Interviews are the most egregious example because they treat students’ personalities as a meritocratic qualification. In effect, students are told that they deserve admittance, not merely because of their efforts (assuming that is a merit), but because of the very person they are, endogenizing vibes into admissions.
One might not reject this “vibe check” at face value, but there’s good reason to believe that interviews are fundamentally unfair. They inherently favor students with interviewing experience. They’re susceptible to implicit cultural bias. Some Harvard applicants may not even receive an interview if there aren’t alumni available in the area, but students at elite high schools are reportedly interviewed directly at their schools.
In fact, almost everything a student is assessed on — their academic performance, extracurriculars, and letters of recommendation from teachers and counselors — is dependent on what school they attend.
The proof is in the pudding. Students who are uber-wealthy or attend a private school routinely receive higher non-academic ratings, and they’re literally twice as likely to be admitted to elite colleges, even when controlling for test scores.
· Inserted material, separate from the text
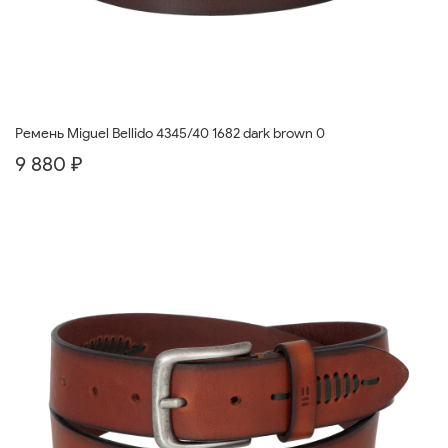
Ремень Miguel Bellido 4345/40 1682 dark brown 0
9 880 ₽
This discrepancy hardly seems meritocratic, but it belies the fact that there is no such thing as pure meritocracy. A student’s socioeconomic background, family circumstances, and quality of school attended — all factors almost wholly out of one’s control — bear heavily on admissions chances. We should recognize that admissions is not — and can never be — entirely fair, objective, or meritocratic (if we can even definitively define these words).
One might contend, nonetheless, that merit exists and students can deserve their acceptances. Even if that’s true, the practical question is whether the College can actually identify and admit all deserving students. I think not.
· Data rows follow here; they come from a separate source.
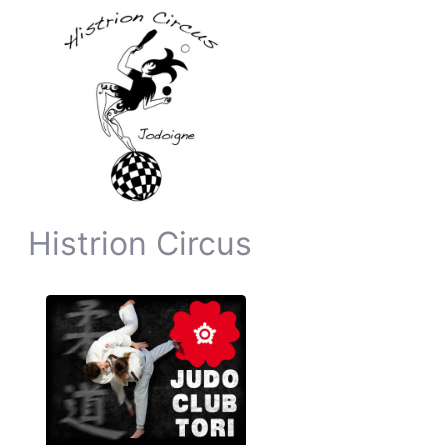
Histrion Circus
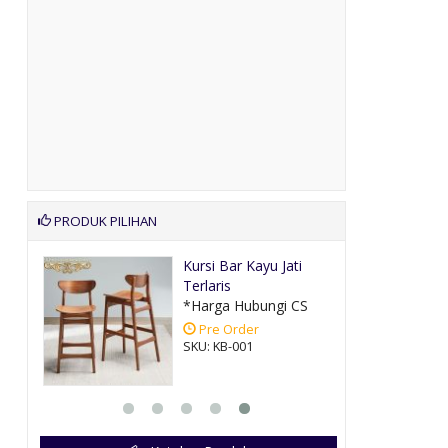
PRODUK PILIHAN
intu
Kursi Bar Kayu Jati
Terlaris
CS
*Harga Hubungi CS
Pre Order
SKU: KB-001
About 50,000 students apply to Harvard each year. Even if we assume that only one-tenth of them meet the requirements for admission, that would still mean most qualified students are rejected. Acceptance is effectively a coin toss.
That would be no surprise. There are perennial stories of exceptional students being denied admission. Thousands apply to Harvard with perfect GPAs and SAT scores. Can we really believe we are categorically superior to all these students?
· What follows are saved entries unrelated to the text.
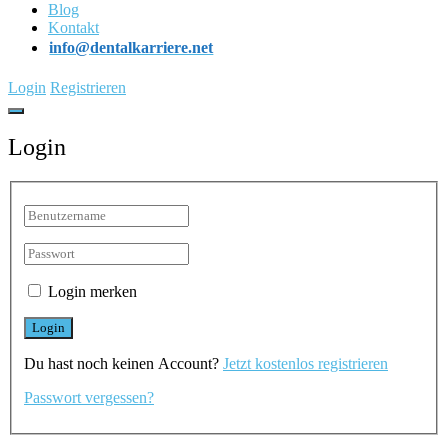
Blog
Kontakt
info@dentalkarriere.net
Login
Registrieren
Login
Login merken
Du hast noch keinen Account?
Jetzt kostenlos registrieren
Passwort vergessen?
Harvard has led us to believe so. Interviews and the rest of admissions implicitly tell us that we are uniquely special and deserving, instead of reminding us that our acceptance was a gift that we should repay to the world.
I readily acknowledge that there is not necessarily a better alternative to decide admissions. We must fall somewhere along the axis of meritocracy-to-holism. But regardless of how we admit students, to believe that I personally earned my matriculation is myopic.
We must appreciate the contingencies of admissions. What high school we attend, how supportive our families are, and what Harvard’s admission officers are looking for in any given year are out of our control.
I say all of this in hopes that we Harvard students will feel not less agential, but more altruistic. Once we decide whether our admission was the product of our personal merits, we can question what our rights, responsibilities, and relationships to the College are.
If students believe that they alone earned their admissions, they may understandably feel entitled to grades that recognize their greatness, rather than grades that push them further. After they graduate, they may seek to reward themselves by selling out to a high-paying job. This seems to be our present case.
However, if my acceptance was the product of societal happenstance, then I have a responsibility to society. As I see it, my spot at Harvard does not belong to me, but to the greater good.
In short, admission to Harvard is like a winning lottery ticket. The question is, are you going to splurge on yourself or donate to charity? No one can tell you the right choice, but each of us must answer that question eventually.
Matthew R. Tobin ’27, a Crimson Editorial editor, is a double concentrator in Social Studies and Economics in Winthrop House.